Терещенко берет в руки принесенный официантом бокал с коньяком и салютует Никифорову:
– Ну, что ж, давайте выпьем, враг мой, за торжество исторической справедливости.
– Давайте, – соглашается Никифоров с иронией в голосе.
– Выпьем за то, – продолжает Терещенко, – чтобы история, начавшаяся в 17-м, когда-нибудь получила свое окончание.
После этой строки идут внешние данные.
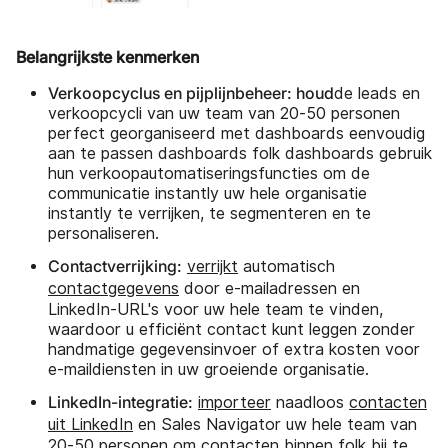
Belangrijkste kenmerken
Verkoopcyclus en pijplijnbeheer: houd
de leads en
verkoopcycli van uw team van 20-50 personen
perfect georganiseerd met dashboards eenvoudig
aan te passen dashboards folk dashboards gebruik
hun verkoopautomatiseringsfuncties om de
communicatie instantly uw hele organisatie
instantly te verrijken, te segmenteren en te
personaliseren.
Contactverrijking:
verrijkt
automatisch
contactgegevens
door e-mailadressen en
LinkedIn-URL's voor uw hele team te vinden,
waardoor u efficiënt contact kunt leggen zonder
handmatige gegevensinvoer of extra kosten voor
e-maildiensten in uw groeiende organisatie.
LinkedIn-integratie:
importeer
naadloos
contacten
uit LinkedIn
en Sales Navigator uw hele team van
20-50 personen om contacten binnen folk bij te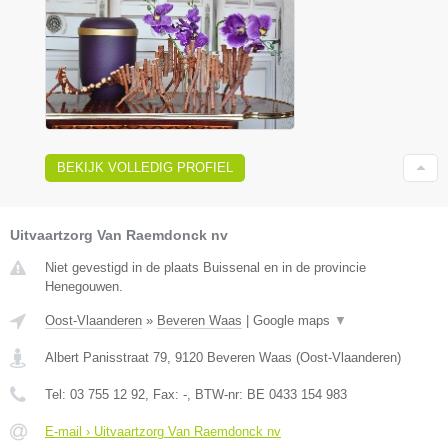
BEKIJK VOLLEDIG PROFIEL
Uitvaartzorg Van Raemdonck nv
Niet gevestigd in de plaats Buissenal en in de provincie
Henegouwen.
Oost-Vlaanderen
»
Beveren Waas
|
Google maps
▼
Albert Panisstraat 79
,
9120
Beveren Waas
(
Oost-Vlaanderen
)
Tel:
03 755 12 92
, Fax:
-
, BTW-nr:
BE 0433 154 983
E-mail › Uitvaartzorg Van Raemdonck nv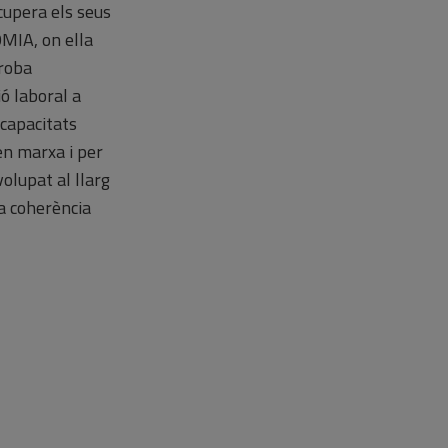
cupera els seus
OMIA, on ella
 roba
ió laboral a
 capacitats
en marxa i per
olupat al llarg
ma coherència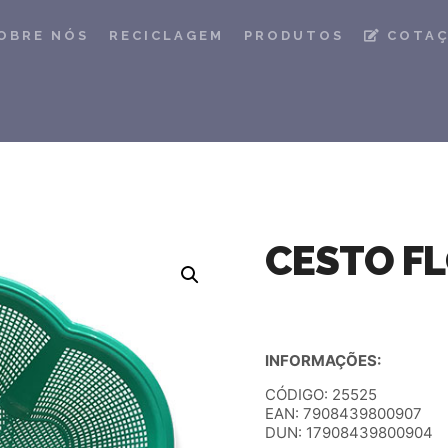
OBRE NÓS
RECICLAGEM
PRODUTOS
COTA
CESTO F
INFORMAÇÕES:
CÓDIGO: 25525
EAN: 7908439800907
DUN: 17908439800904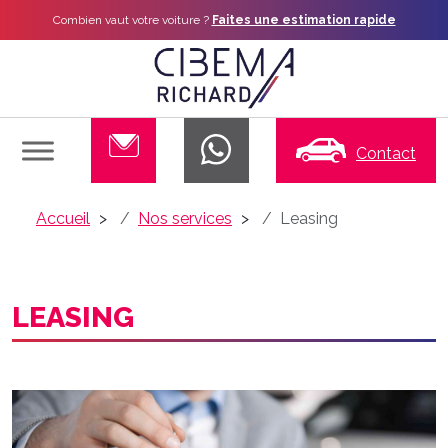
Combien vaut votre voiture ?
Faites une estimation rapide
Contact
Accueil
Nos services
Leasing
LEASING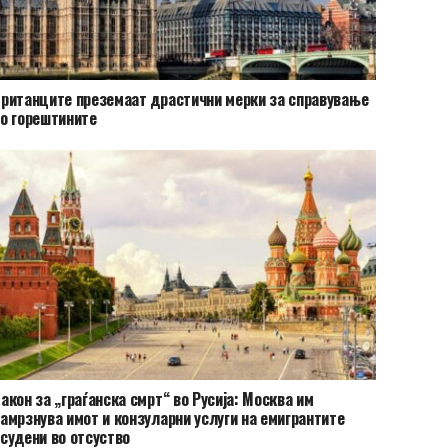
ританците преземаат драстични мерки за справување
о горештините
акон за „граѓанска смрт“ во Русија: Москва им
амрзнува имот и конзуларни услуги на емигрантите
судени во отсуство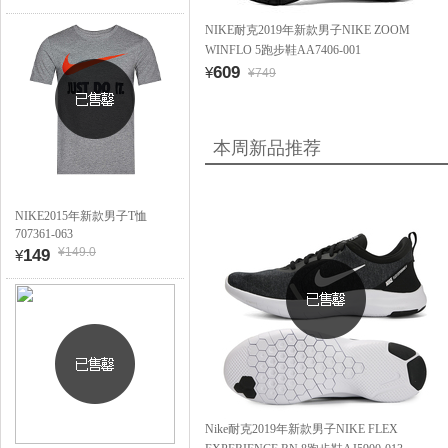
NIKE耐克2019年新款男子NIKE ZOOM
WINFLO 5跑步鞋AA7406-001
609
¥
¥749
本周新品推荐
NIKE2015年新款男子T恤
707361-063
¥149.0
149
¥
Nike耐克2019年新款男子NIKE FLEX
– Прекрасный тост, – улыбается Никифоров. – Выпьем за это.
Они делают по глотку, продолжая глядеть друг на друга.
– А я? – спрашивает Никифоров. – Получу конец своей истории?
– Конечно, получите, Сергей Александрович. Не зря же мы с вами прожили вместе такой длинный день!
25 октября 1917 года. Зимний дворец. Раннее утро
Бывшая спальня фрейлин, отданная чете Терещенко.
На кровати под богатым балдахином спят Мишель и Маргарит. Вернее, спит Мишель, а Маргарит лежит с открытыми глазами у него на плече. Даже во сне видно, насколько Терещенко устал и вымотался за последние несколько суток. На лице – щетина, темные круги под глазами, дыхание хрипловато-неровное.
Маргарит тихонько встает и, набросив халат, походит к окну. Перед ней Дворцовая площадь, горящие на ней костры, баррикада из дров, темная туша броневика возле колонны. С неба льет бесконечный дождь, теперь он мелкий, как пыль, и стекает по стеклам словно выступившая испарина.